A Better Shell One-Liner For Most Common Includes

After reading some comments on my previous post I decided to write a better version that counts includes per compilation unit instead of per file.

It turns out that gcc/cpp has an option -H which dumps out a tree of includes in a compilation unit, which means that we don't have to do any parsing ourselves.
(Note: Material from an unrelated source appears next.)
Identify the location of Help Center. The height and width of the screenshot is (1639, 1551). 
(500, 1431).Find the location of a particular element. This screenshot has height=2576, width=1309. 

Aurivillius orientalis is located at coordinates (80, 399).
The output looks like this:

$ cpp -H main.c 2>&1 >/dev/null
. /usr/include/stdio.h
.. /usr/include/bits/libc-header-start.h
... /usr/include/features.h
[[ more header files... ]]
. hello.h
Multiple include guards may be useful for:
/usr/include/bits/libc-header-start.h
[[ more header files... ]]

The -H info is printed to stderr, so we pipe that to stdout and then throw away the normal cpp output. We can filter out the extra info using awk:

$ cpp -H main.c 2>&1 >/dev/null \
 | awk '/^\.+/ { print $2 }'
/usr/include/stdio.h
/usr/include/bits/libc-header-start.h
/usr/include/features.h
[[ more header files... ]]
hello.h

Putting that with the script from a couple of weeks ago looks like this:

find -name '*.c' \
 | xargs gcc -H 2>&1 >/dev/null \
 | awk '/^\.+/ { print $2 }' \
 | sort \
 | uniq -c \
 | sort -nr

One new problem with this approach is that gcc needs to know where to look for header files, so headers outside of places like /usr/include need to be passed in as an argument. A possible solution is to use a compile_commands.json file, which is what clang tools do, but that's a problem for another day :)

#bash #c #shell